The queation was: What makes it different from intransitive reading, driving or knitting.
If I am sitting next to you in that car, reading to kill time (because you can't find anyone to tailgate and thus amuse us) it is obvious that I must have something to read.


----------



## Andygc

PaulQ said:


> I take your point, and was aware of it, however, and this is subtle, the action of reading takes place between the retina and brain, i.e. within the subject, whereas the tailgating must concern an object, exterior to the subject, to have meaning.


So when I say "I go sailing", I'm using "to sail" as a transitive verb? If I don't have a yacht exterior to me, I'll be swimming, not sailing. I must try intransitive parachuting some time.


----------



## PaulQ

Andygc said:


> So when I say "I go sailing", I'm using "to sail" as a transitive verb?


No, "sailing" is the complement of the verb "to go".


----------



## Andygc

PaulQ said:


> No, "sailing" is the complement of the verb "to go".


OK. "I'm sailing". Now, are you saying that is transitive?


----------



## ewie

Thanks to everyone who helped answer my 'question'.


PaulQ said:


> I would only add that there is nothing remarkable in assuming an object.

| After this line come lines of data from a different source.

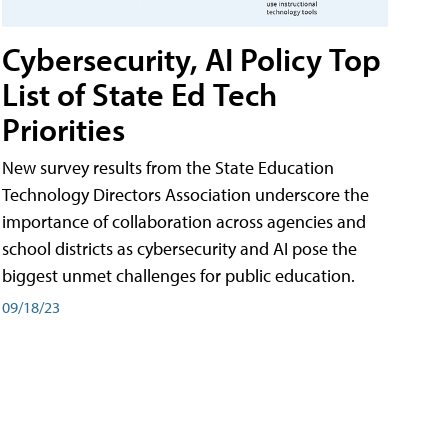
Cybersecurity, AI Policy Top
List of State Ed Tech
Priorities
New survey results from the State Education
Technology Directors Association underscore the
importance of collaboration across agencies and
school districts as cybersecurity and AI pose the
biggest unmet challenges for public education.
09/18/23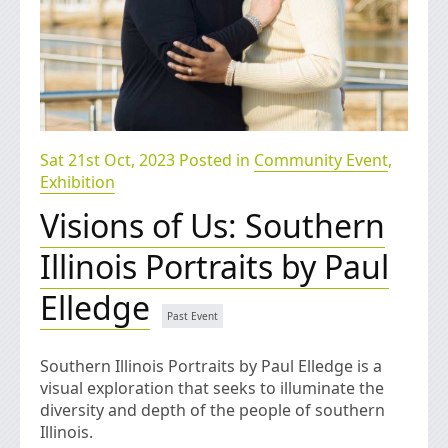
Sat 21st Oct, 2023 Posted in
Community Event
,
Exhibition
Visions of Us: Southern
Illinois Portraits by Paul
Elledge
Southern Illinois Portraits by Paul Elledge is a
visual exploration that seeks to illuminate the
diversity and depth of the people of southern
Illinois.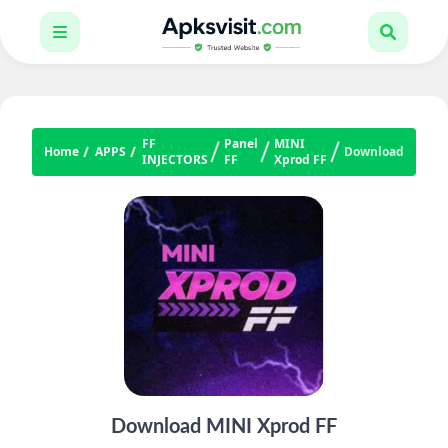
FF
Panel
MINI
Home
APPS
Download
INJECTORS
FF
Xprod FF
Download MINI Xprod FF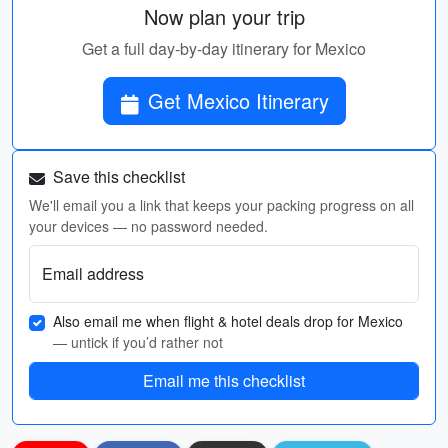
Now plan your trip
Get a full day-by-day itinerary for Mexico
Get Mexico Itinerary
Save this checklist
We'll email you a link that keeps your packing progress on all
your devices — no password needed.
Email address
Also email me when flight & hotel deals drop for Mexico
— untick if you’d rather not
Email me this checklist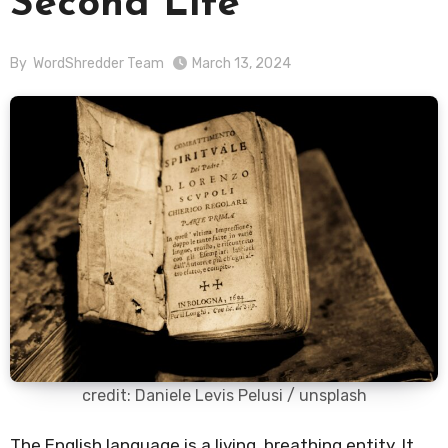
Second Life
By
WordShredder Team
March 13, 2024
credit: Daniele Levis Pelusi / unsplash
The English language is a living, breathing entity. It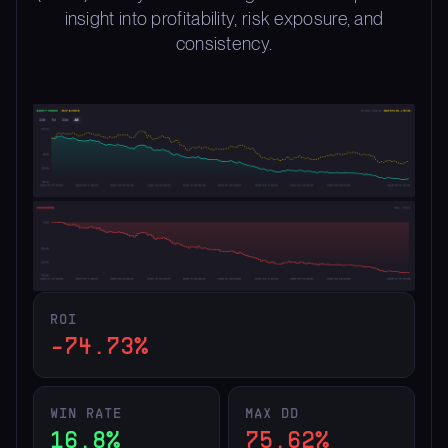
insight into profitability, risk exposure, and
consistency.
ROI
-74.73%
WIN RATE
MAX DD
16.8%
75.62%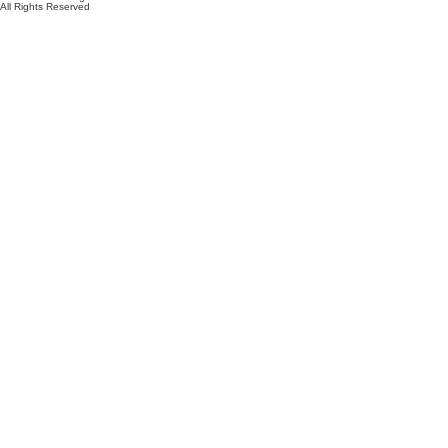
All Rights Reserved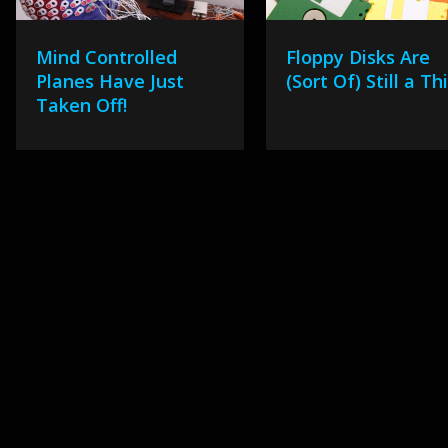
Mind Controlled
Floppy Disks Are
Planes Have Just
(Sort Of) Still a Th
Taken Off!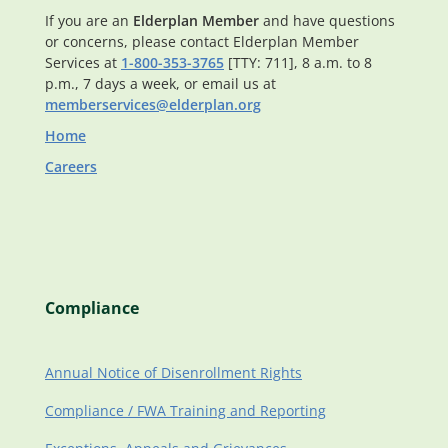
If you are an
Elderplan Member
and have questions
or concerns, please contact Elderplan Member
Services at
1-800-353-3765
[TTY: 711], 8 a.m. to 8
p.m., 7 days a week, or email us at
memberservices@elderplan.org
Home
Careers
Compliance
Annual Notice of Disenrollment Rights
Compliance / FWA Training and Reporting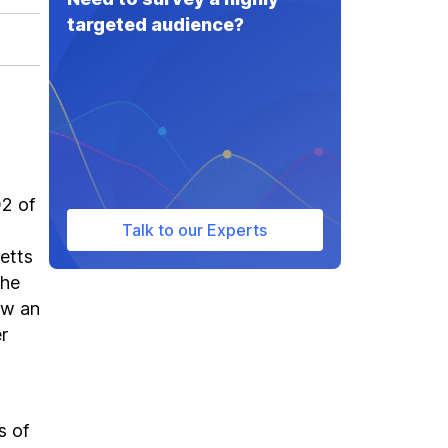
targeted audience?
Q2 of
Talk to our Experts
setts
The
aw an
r
s of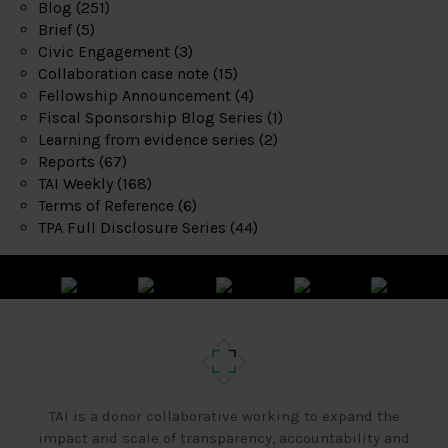
Blog
(251)
Brief
(5)
Civic Engagement
(3)
Collaboration case note
(15)
Fellowship Announcement
(4)
Fiscal Sponsorship Blog Series
(1)
Learning from evidence series
(2)
Reports
(67)
TAI Weekly
(168)
Terms of Reference
(6)
TPA Full Disclosure Series
(44)
TAI is a donor collaborative working to expand the
impact and scale of transparency, accountability and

I would only add that while there's nothing remarkable in assuming an object, assuming an object doesn't make a verb any less grammatically intransitive if it's being used intransitively.
This reminds me of that old philosophical conundrum:
_Deaf and one-armed Joe was alone in the forest clapping when the tree fell.  Q: Which made the most noise?_

The answer is, of course, 'a duck'.


----------



## neal41

Pickups have been common in the US for many decades, and every pickup has a tail gate (or at least it did when it was new).  My impression is that pickups are not common in Europe.  Americans easily associate the meaning of the verb 'tailgate' with the tail gate of a pickup.  Do speakers of BE make that association?


----------



## Loob

neal41 said:


> Pickups have been common in the US for many decades, and every pickup has a tail gate (or at least it did when it was new).  My impression is that pickups are not common in Europe.  Americans easily associate the meaning of the verb 'tailgate' with the tail gate of a pickup.  Do speakers of BE make that association?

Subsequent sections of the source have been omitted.